Já nasceu pai? Já nasceu a minha irmã? Mas será irmã ou irmão? Eu quero irmã. Não quero cá nenhum irmão. Bom, amanhã verás. Já devias estar a dormir como as tuas irmãs. Irei, mas quero o meu beijo, estou à espera dele para adormecer. E curva-se o coronel José Silveira, altamente condecorado pelos mais altos galardões nacionais, pega em Josefina e dá-lhe um beijo na face, pieguices a que ela se habitou e não deslarga ou não fosse em feitio igual ao pai, seja feita a sua vontade e em vez de um beijo leva dois e amanhã de manhã há mais ao acordar, vá agora a menina dormir que o pai ainda tem que fazer, fecha a porta a pequena e abre a outra o coronel, a do seu quarto e entra, ainda lá está Inácia que pousa o rebento na alcofa e cumprimenta o coronel, despede-se de Margarida e sai lesta que aquilo não é com ela, maldito seja este homem, pensa, mas não o diz, medo tem também do coronel. Com licença coronel, boa noite. Bate a porta Inácia e ala que já se faz tarde, tem o Domingos à espera e que chuva que se ouve lá fora, não há meio de desanuviar, meu Deus.

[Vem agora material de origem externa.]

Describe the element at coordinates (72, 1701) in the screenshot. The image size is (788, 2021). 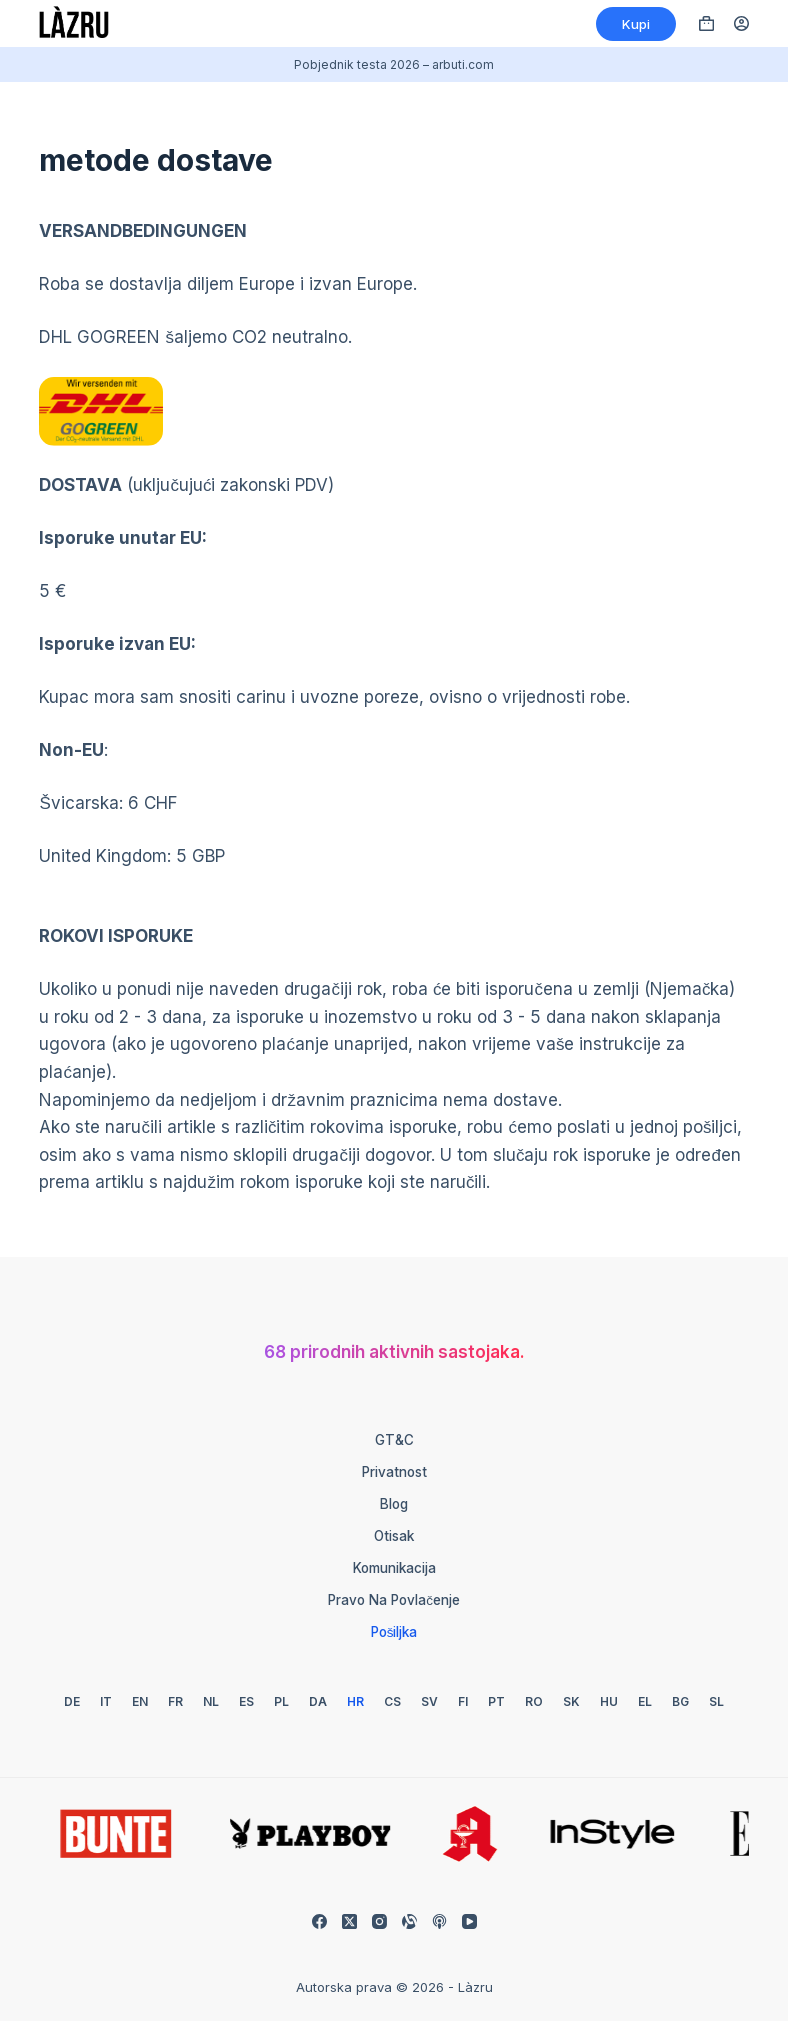 I see `[Njemački]` at that location.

Dentro do quarto já era de esperar mais molestas, mas ainda não se ouve nada, deixemos de coscuvilhices saloias e entremos a ver o que lá se passa, nada podemos fazer para acudir a Margarida, a não ser testemunhar para que nunca mais se repita, senão na casa do coronel e nas outras milhares que por aí povoam a Nação e o Império. Ainda está o coronel a mirar a alcofa, o rebento na alcofa, já sabe que não foi atendido pela quinta vez consecutiva, se é que se pode falar nestes modos, mas a sobrepor-se à raiva o mesmo aperto, aquele aperto estranho toma-lhe o coração, a menina olha-o nos olhos, um olhar superior de quem controla, de quem ordena, de quem comanda, o filho que o coronel tão deseja é menina, mas ele não se importa como das outras vezes, uma lágrima acorre-lhe ao olho e desce pela face até se perder pela barba, Margarida ficaria boquiaberta se o visse nestes modos, mas ele está de costas e ela só aguarda pelo que a espera e todos nós para falar verdade, nunca com nenhuma das suas quatro filhas sentiu o que sente agora, uma alegria intensa, uma vontade gigante de ser um bom pai, não que não o seja agora, perdoe-nos o nosso coronel, senão atenta-se, há poucos minutos, os beijos que deu à filha mais velha, Josefina, e muitos mais dará às suas filhas, cinco a partir de hoje e com muito orgulho, perdoemos os mais sádicos de nós que pancada esperam, mas nada disso vai acontecer ao que parece, paciência, melhores dias virão para esses». In Luís Miguel Rocha, Um País Encantado, Planeta Editora, Lisboa, 2005, ISBN 972-731-176-8.